Most recruiters and seasoned health care executives use prior track record as a predictor of success in the selection of physician executives. In the absence of a prior track record, other criteria have to be used to evaluate the novice physician executive. We believe that the following 10 criteria can be used to provide evidence in support of such a physician's candidacy for a management position:

* Clinical skills * People skills * Leadership skills * Preparation toward being a physician executive * Communication skills * Facilitation skills * Business acumen * Embracement of change * Values * Team orientation

* Clinical skills. Having never seen the physician perform as an executive, the medical staff will immediately judge competence by the level of the candidate's clinical proficiency. Almost all physician executives are board certified in their medical specialties. If the candidate does not pass the clinical skills test, there is no need to evaluate him or her under the other criteria. The candidate should be eliminated.

* People skills. Successful physician executives must be able to deal with all levels of people in an organization. A physician executive must be able to relate to and show interest in employees other than physicians. The physician executive must also relate to the board and to people outside the organization. An arrogant attitude will not lead to a successful career as a physician executive. Look for employment stability in employees who worked for the clinician and relationships with nurses as a way to judge the candidate's people skills.

* Leadership skills. The physician should have held elected positions on the medical staff, rising to president at some point. One can also look for election to leadership positions in civic organizations, the PTA, or a church. We do not add the term visionary to the leadership criteria. While it probably does not hurt for the physician executive to be a visionary, the CEO of the organization usually supplies the vision.

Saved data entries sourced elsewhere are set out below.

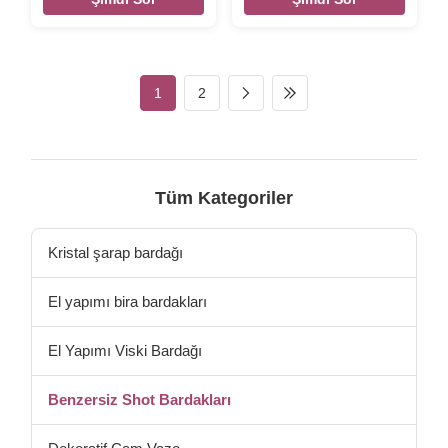
dia:37mm bottom dia:30mm
Description ETCHED LOGO
weight : 73g capacity:35 ml
60 ML SHOT GLASS Brief
top dia:37mm bottom
Top quality. Style and size
dia:35mm weight 120g 40ml
can be customized. Size DX-
top dia:41mm bottom
5028 T:3.8 H:10.3cm W: 110g
1
2
dia:33mm weight 120g 60ml
V:60ml Color clear Package
top dia:50mm bottom
6pcs per inner box, 72 or
dia:35mm weight 104g 120ml
96pcs per master carton.
top dia:56mm bottom
Normal safe package. MOQ
dia:38mm weight 128g 180ml
5000 pcs Lead Time 45days
top dia:88mm bottom
Xi'An DaXI Houseware Co.,
Tüm Kategoriler
dia:60mm weight 980g 450ml
LTD Our company and factory
size: as below from left to
take lots of efforts on quality
right Packaging & Shipping
control. We
Kristal şarap bardağı
Per item will be
El yapımı bira bardakları
El Yapımı Viski Bardağı
Benzersiz Shot Bardakları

* Preparation toward being a physician executive. The candidate should have thought long and hard about the career change. Indications of preparation are attendance at ACPE courses or obtaining an MBA or other advanced management degree. One of the problems with physicians is that many of them are getting "burned out" in clinical practice and choose to present themselves as physician executives as an alternative. These candidates rarely make good physician executives. They are running away from something as opposed to running toward something. Being a physician executive will require at least as many hours as clinical practice, and probably more. One should pursue a career as a physician executive for the right reasons.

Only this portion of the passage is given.